*** GIVEN ENTRIES ***

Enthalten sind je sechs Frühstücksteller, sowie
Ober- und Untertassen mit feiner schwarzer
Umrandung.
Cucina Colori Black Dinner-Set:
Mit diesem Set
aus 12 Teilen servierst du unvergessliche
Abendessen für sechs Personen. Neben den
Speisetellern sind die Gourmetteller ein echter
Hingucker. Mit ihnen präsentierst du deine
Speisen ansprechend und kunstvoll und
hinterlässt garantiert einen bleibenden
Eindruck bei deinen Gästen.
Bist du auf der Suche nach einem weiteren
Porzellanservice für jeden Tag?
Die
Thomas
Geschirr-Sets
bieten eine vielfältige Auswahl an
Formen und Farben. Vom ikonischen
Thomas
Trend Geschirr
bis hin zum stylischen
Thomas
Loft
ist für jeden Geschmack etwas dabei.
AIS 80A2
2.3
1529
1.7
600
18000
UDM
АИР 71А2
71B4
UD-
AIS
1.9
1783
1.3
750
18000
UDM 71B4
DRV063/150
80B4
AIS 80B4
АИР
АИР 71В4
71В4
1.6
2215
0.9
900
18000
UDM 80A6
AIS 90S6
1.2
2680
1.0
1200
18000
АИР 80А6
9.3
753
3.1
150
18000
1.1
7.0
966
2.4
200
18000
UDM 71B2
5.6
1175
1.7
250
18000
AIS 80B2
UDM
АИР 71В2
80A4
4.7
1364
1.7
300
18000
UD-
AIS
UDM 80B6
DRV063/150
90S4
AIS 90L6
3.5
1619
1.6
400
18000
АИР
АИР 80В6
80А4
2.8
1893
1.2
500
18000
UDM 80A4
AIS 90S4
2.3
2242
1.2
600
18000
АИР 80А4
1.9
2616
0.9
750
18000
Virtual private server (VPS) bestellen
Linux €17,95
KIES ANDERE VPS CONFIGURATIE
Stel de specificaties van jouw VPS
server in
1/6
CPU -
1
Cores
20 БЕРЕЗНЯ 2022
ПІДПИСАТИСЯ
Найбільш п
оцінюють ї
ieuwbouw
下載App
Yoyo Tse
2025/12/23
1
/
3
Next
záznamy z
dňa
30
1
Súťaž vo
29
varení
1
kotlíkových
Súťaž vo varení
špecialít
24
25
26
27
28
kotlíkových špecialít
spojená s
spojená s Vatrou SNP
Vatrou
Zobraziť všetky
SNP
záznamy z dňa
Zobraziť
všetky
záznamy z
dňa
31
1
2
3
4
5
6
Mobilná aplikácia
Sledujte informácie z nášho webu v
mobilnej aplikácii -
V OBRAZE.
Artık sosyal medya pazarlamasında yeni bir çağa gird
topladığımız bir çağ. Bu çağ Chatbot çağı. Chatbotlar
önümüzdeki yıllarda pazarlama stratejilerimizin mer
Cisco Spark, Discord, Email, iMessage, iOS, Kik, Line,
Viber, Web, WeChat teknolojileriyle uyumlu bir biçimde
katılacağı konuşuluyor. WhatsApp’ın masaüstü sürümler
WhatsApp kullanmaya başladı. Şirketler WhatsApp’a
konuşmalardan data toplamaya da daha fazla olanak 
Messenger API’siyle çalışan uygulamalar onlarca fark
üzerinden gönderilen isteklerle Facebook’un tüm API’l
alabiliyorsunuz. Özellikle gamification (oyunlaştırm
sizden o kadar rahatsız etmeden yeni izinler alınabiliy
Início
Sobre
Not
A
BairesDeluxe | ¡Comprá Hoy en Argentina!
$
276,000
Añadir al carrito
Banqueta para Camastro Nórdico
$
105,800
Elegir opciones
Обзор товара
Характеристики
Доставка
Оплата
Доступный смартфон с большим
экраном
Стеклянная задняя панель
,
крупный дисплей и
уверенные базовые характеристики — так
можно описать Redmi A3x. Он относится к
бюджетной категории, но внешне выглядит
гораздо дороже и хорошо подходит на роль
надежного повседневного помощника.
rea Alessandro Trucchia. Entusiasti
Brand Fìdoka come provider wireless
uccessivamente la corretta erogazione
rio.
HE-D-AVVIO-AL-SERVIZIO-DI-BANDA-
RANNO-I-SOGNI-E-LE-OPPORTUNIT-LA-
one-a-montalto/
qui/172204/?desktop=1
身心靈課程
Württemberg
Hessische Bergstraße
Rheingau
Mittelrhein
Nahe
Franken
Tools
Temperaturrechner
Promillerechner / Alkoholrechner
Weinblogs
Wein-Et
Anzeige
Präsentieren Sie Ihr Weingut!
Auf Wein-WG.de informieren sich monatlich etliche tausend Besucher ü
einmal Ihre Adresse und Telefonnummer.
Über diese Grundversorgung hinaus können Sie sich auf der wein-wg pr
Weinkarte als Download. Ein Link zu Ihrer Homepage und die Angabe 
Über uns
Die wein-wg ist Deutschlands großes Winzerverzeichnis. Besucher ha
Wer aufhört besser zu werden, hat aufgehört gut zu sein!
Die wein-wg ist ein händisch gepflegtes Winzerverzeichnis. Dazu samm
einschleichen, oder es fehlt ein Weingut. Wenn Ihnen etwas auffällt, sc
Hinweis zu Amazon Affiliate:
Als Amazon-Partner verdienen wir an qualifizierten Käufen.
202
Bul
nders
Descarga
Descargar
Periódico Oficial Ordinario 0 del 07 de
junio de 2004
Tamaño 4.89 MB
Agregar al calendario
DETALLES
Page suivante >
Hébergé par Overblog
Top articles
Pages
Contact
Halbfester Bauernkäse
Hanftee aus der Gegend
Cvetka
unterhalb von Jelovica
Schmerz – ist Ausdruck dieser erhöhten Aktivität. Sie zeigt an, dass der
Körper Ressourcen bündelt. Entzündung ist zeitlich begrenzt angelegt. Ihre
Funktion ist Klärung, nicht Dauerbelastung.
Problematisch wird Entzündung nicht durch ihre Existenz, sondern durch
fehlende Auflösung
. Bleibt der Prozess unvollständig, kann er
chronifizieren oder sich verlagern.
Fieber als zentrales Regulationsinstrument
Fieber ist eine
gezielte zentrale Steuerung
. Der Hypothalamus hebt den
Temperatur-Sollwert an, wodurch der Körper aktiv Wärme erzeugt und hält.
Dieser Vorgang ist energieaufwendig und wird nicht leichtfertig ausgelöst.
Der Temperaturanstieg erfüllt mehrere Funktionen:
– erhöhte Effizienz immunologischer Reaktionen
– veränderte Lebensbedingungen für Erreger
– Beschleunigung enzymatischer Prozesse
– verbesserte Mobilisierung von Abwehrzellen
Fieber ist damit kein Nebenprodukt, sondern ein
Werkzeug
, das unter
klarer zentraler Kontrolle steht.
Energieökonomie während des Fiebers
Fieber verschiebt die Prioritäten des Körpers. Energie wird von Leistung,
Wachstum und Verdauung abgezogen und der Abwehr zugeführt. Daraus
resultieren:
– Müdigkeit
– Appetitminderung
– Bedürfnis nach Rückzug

*** End of GIVEN ENTRIES ***

(PROBLEM DESCRIPTION) Select every line of the records holding the string "sechs".

(RESULT OF THE TASK)
Enthalten sind je sechs Frühstücksteller, sowie
Abendessen für sechs Personen. Neben den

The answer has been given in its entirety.